Open ShaiberAlon opened 7 years ago
My mistake! I see that there is an output '*distanceTable'. Sorry for that.
But I see that all the distances I got are either 1.0 or 0.0 does that make sense? Also, is there a way to find out which contigs ended up in which scaffold? And also, if I understand correctly the file '*network.gexf' has the orientation for each edge. Is there a way to also find, for each contig, to which strand it belongs (i.e. was the sequence of the contig converted to the reverse complement by MeDuSa)?
Hi
But I see that all the distances I got are either 1.0 or 0.0 does that make sense?
can you paste the command line used here?
Also, is there a way to find out which contigs ended up in which scaffold? And also, if I understand correctly the file '*network.gexf' has the orientation for each edge. Is there a way to also find, for each contig, to which strand it belongs (i.e. was the sequence of the contig converted to the reverse complement by MeDuSa)?

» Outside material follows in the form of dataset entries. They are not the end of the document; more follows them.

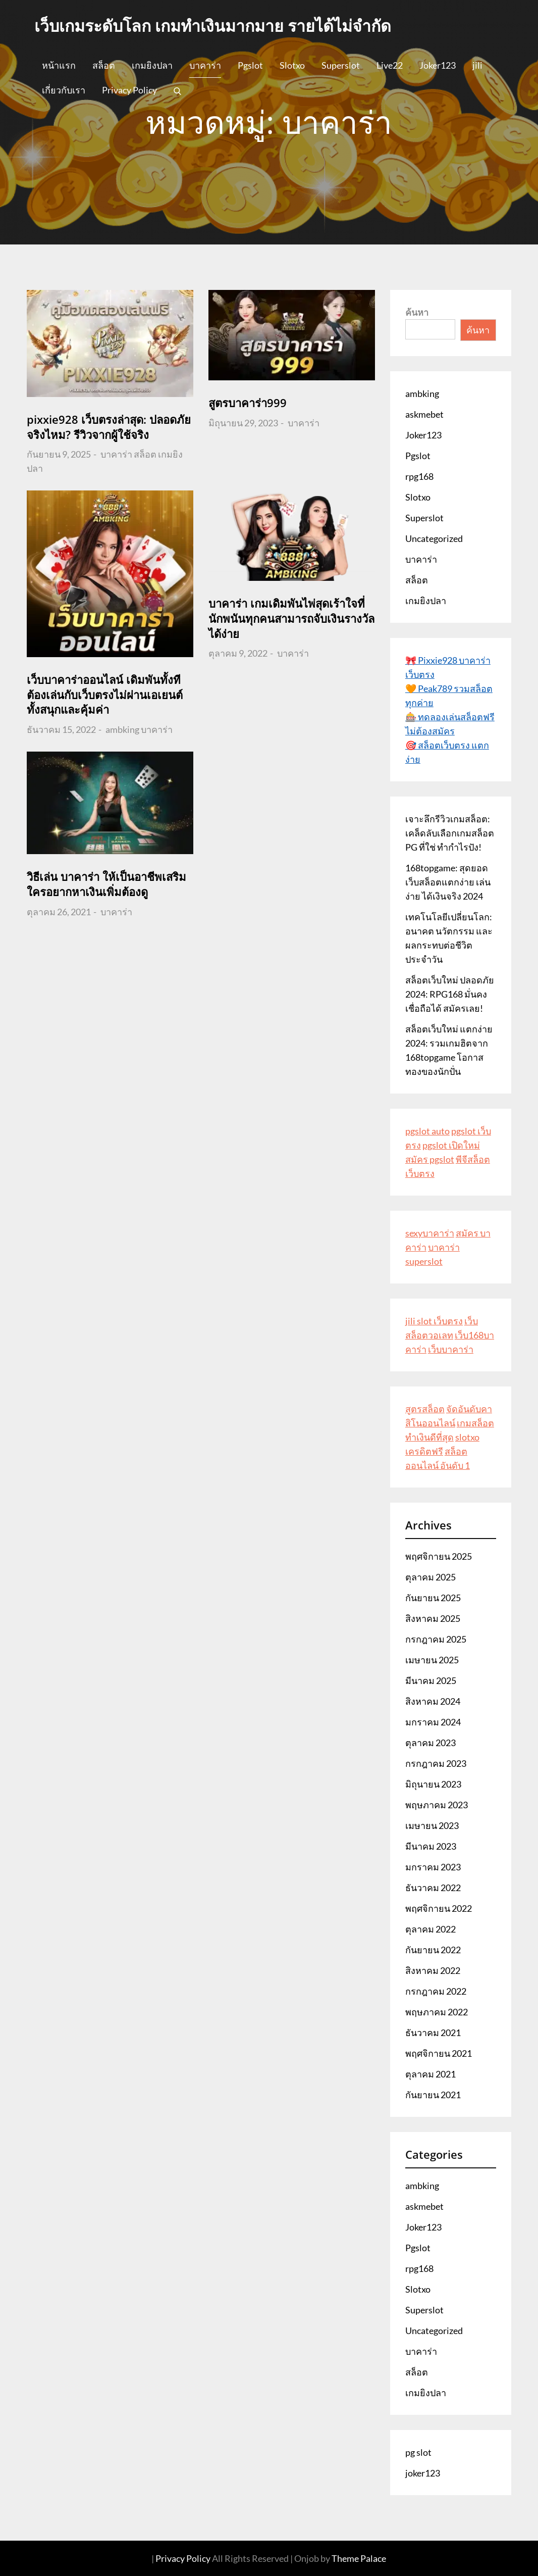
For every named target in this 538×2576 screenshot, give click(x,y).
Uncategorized (434, 538)
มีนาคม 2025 (430, 1680)
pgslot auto (427, 1130)
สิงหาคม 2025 (432, 1618)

I have to do that... I could merge both information in a single file, could you please tell me what do you think is the best way to do it? I'm looking at http://www.ebi.ac.uk/ena for usable formats
Hi,
Thank you very much for your quick response!
The command I used is:
java -jar medusa.jar -f 01_FASTA/ -i p214_sequence-FASTA-estimated-distance.fa -d -v -gexf -o p214_sequence-FASTA-medusa-fixed-estimated-distance.fa
If you wish, I could also provide you with the files I used (but notice that I used 106 reference genomes).
As for the format of exporting the information on contig arrangement, I think that a table with the full information on the contigs would be best. I would suggest a table, where each row corresponds to the input fasta file, and with the following columns: contig_number
, contig_name
, scaffold_name
, contig_orientation
, contig_reverse_complimented
Where:
contig_number
: just a serial number from 1-N (N - the number of contigs in the input) according to the arrangement of the contigs in the final output fasta file
contig_name
: the name of the contig in the input fasta file
scaffold_name
: the name of the scaffold, in the output fasta, that contains the contig
contig_orientation
: 1 or -1 according to whether the orientation of the contig was kept or changed.
contig_reverse_complimented
: 1 or -1 according to whether the sequence nucleotides were kept or complimented.
In addition, if distance estimation is performed (-d
), then I would suggest adding another column estimated_distance_to_next_contig
(where the contigs at the end of a scaffold would just have a NaN
or NA
).
I hope this is helpful!
Hello, in addition to what @ShaiberAlon mentioned, coordinates of contig x in scaffold y (start, end) would be very helpful.
So maybe you could expand your output by a distinct and parsable (.tsv) file containing one line for each input contig:
contig_number, contig_name, scaffold_name, contig_orientation, contig_start, contig_end
Thanks a lot for this excellent tool!
When using the
-d
option (for distance estimation) could there be a way to get the distance estimation as an output (for example in the SUMMARY file)?